Friday, December 2, 2011

Hillary Clinton bonds with Myanmar’s Nobel peace laureate Aung San Suu Kyi

Secretary of State Hillary Clinton meets Aung San Suu Kyi for dinner in Rangoon during her historic visit to Burma.  State Department photo by William Ng / Dec 01, 2011 .  

A wonderful story has come out of Myanmar, of all places.  Matthew Lee and Bradley Klapper report:


YANGON, Myanmar — Secretary of State Hillary Clinton was presented during a historic three-day visit to Myanmar with two distinct sides to life in the isolationist and authoritarian country: the planned city of monstrous government offices and palaces built by a brutal military regime, and the Southeast Asian metropolis famed for temples and monks, where Clinton met a soul mate in opposition leader Aung San Suu Kyi.
Bidding for a dramatic advance of American influence in Asia, Clinton finished the visit Friday with a call for greater reform from a government long accustomed to iron-fisted rule. She invoked the promise of a new era of relations with the United States if the country also known as Burma delivered democratic change.

"The United States wants to be a partner with Burma," Clinton said Friday at Suu Kyi's home. "We want to work with you as you further democratization, as you release all political prisoners, as you begin the difficult but necessary process of ending the ethnic conflicts that have gone on far too long, as you hold elections that are free, fair, and credible."

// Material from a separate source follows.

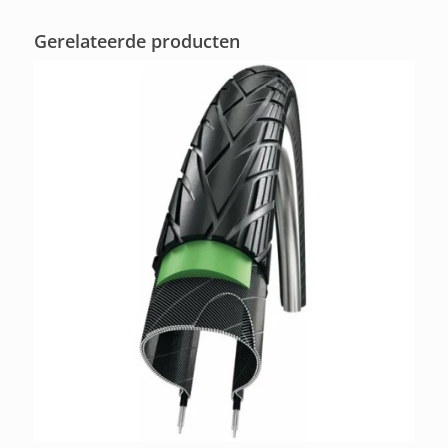
Gerelateerde producten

If the immense but largely empty capital of Naypyidaw represented the harshness of the southeast Asian country's present, bustling Yangon offered glimpses of a brighter past – and possibly its future.

Lee and Klapper continue:


Finishing the first trip by a secretary of state to the nation in more than 50 years, Clinton and Suu Kyi held hands on the porch of the lakeside home where the Nobel peace laureate spent much of the past two decades under house arrest. Clinton thanked her for her "steadfast and very clear leadership."